*TASK REQUIREMENTS*: Every line below that mentions the word "Dünya" should be copied out.

[[ MATERIAL TO PROCESS open ]]

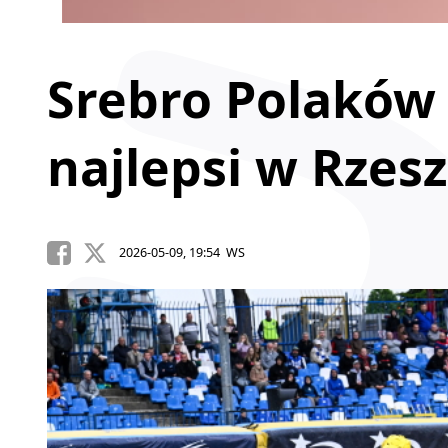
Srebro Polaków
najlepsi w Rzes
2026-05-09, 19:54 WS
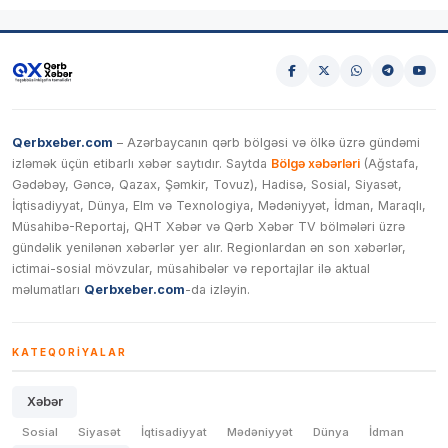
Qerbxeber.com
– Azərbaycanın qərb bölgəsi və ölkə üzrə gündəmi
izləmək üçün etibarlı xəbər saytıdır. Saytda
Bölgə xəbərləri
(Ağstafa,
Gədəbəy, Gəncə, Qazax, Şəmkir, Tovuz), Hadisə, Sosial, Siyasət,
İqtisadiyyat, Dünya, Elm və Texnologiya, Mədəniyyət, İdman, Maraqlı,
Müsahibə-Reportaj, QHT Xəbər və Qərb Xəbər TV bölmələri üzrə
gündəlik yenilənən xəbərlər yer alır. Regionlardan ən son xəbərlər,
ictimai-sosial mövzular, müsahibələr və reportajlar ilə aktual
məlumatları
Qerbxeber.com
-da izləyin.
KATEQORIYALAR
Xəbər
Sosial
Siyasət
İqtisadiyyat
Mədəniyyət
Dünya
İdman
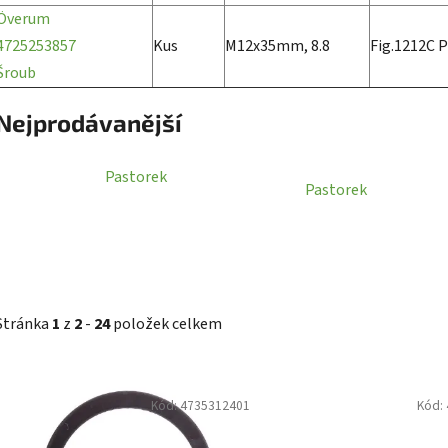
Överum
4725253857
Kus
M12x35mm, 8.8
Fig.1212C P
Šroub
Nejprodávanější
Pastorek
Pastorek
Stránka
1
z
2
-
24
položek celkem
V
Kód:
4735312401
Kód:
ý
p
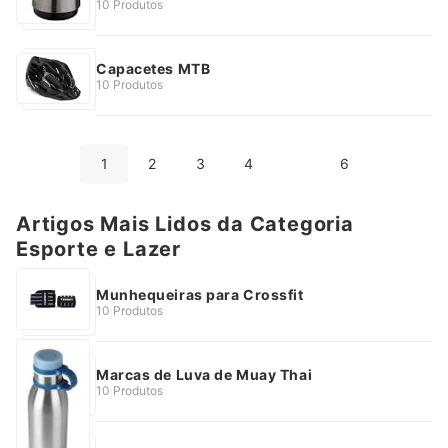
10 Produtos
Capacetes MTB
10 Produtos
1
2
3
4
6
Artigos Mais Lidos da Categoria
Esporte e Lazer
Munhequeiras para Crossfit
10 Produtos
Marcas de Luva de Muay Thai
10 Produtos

[[ MATERIAL TO PROCESS closed ]]

*ANSWER BOX*:
İqtisadiyyat, Dünya, Elm və Texnologiya, Mədəniyyət, İdman, Maraqlı,
Dünya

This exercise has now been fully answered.